Report: No intelligence failure in Australia cafe siege

Review says nation’s security hotline had received 18 calls about self-styled cleric but none suggested imminent attack.

Australia - Slef-styled cleric Haron Monis
Self-styled cleric Man Haron Monic laid siege to the Lindt cafe, killing its manager before police stormed the building and shot him [EPA]

Eighteen calls were made to an Australian national security hotline about a self-styled cleric in the days before he carried out a deadly Sydney siege but none suggested an imminent attack, a review said.

Armed with a pump-action shotgun, Iranian-born Man Haron Monis took 17 people hostage in Sydney’s Lindt chocolate cafe on December 15.

Some 17 hours later he shot dead cafe manager Tori Johnson, 34, prompting police to storm the building and kill him.
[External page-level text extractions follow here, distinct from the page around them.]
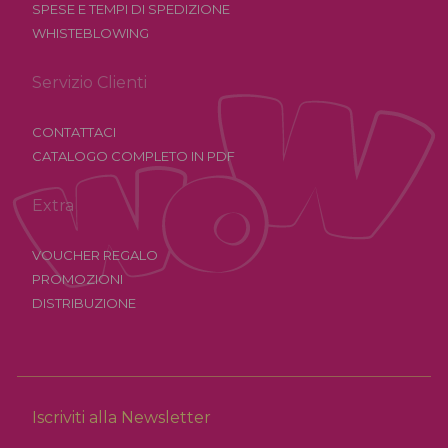
SPESE E TEMPI DI SPEDIZIONE
WHISTEBLOWING
Servizio Clienti
CONTATTACI
CATALOGO COMPLETO IN PDF
Extra
VOUCHER REGALO
PROMOZIONI
DISTRIBUZIONE
Iscriviti alla Newsletter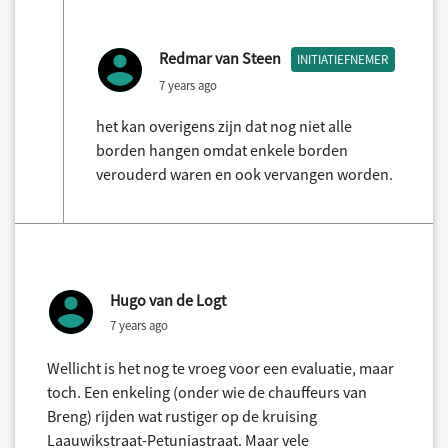
Redmar van Steen
INITIATIEFNEMER
7 years ago
het kan overigens zijn dat nog niet alle
borden hangen omdat enkele borden
verouderd waren en ook vervangen worden.
Hugo van de Logt
7 years ago
Wellicht is het nog te vroeg voor een evaluatie, maar
toch. Een enkeling (onder wie de chauffeurs van
Breng) rijden wat rustiger op de kruising
Laauwikstraat-Petuniastraat. Maar vele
Another hostage, Katrina Downson, 38, died in the crossfire.

Australian Prime Minister Tony Abbott said the government was determined to learn from the review but added that the “system has let us down”.

“Plainly, this monster should not have been in our community,” Abbott told reporters in Sydney in releasing the review.
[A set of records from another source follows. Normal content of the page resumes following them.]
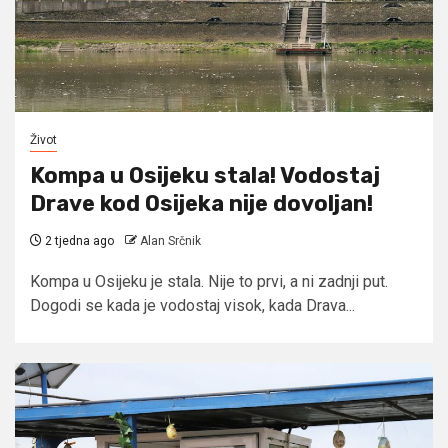
Život
Kompa u Osijeku stala! Vodostaj
Drave kod Osijeka nije dovoljan!
2 tjedna ago
Alan Srčnik
Kompa u Osijeku je stala. Nije to prvi, a ni zadnji put.
Dogodi se kada je vodostaj visok, kada Drava...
“He shouldn’t have been allowed into the country. He shouldn’t have been out on bail. He shouldn’t have been with a gun and he shouldn’t have become radicalised.”

The review said a national security hotline had received 18 calls about Monis between December 9 and 12, and they were all about offensive material on his Facebook page.

No major threats

“None of the calls related to any intentions or statements regarding a pending attack – imminent or otherwise,” the review said, adding that all were all considered by intelligence and police authorities.

“On the basis of the information available at the time, he fell well outside the threshold to be included in the 400 highest priority counter-terrorism investigations,” the review said.

“He was only one of several thousand people of potential security concern.”

Right up until the siege, intelligence and law enforcement agencies had “never found any information to indicate Monis had the intent or desire to commit a terrorist act”.

In a statement, Abbott and New South Wales Premier Mike Baird said the review found “there were no major failings of intelligence or process in the lead up to the siege”.

“However, the inescapable conclusion is that the system as a whole let the community down,” they said.

“Monis was given the benefit of the doubt every time.

“He consistently fell beneath any threshold which would have triggered greater scrutiny or a rejection of his applications when it came to immigration, residence and citizenship, terrorism offences, national security powers and bail.”

The review found that in the last months of his life, become inspired by the Islamic State of Iraq and the Levant group and had rapidly become radicalised.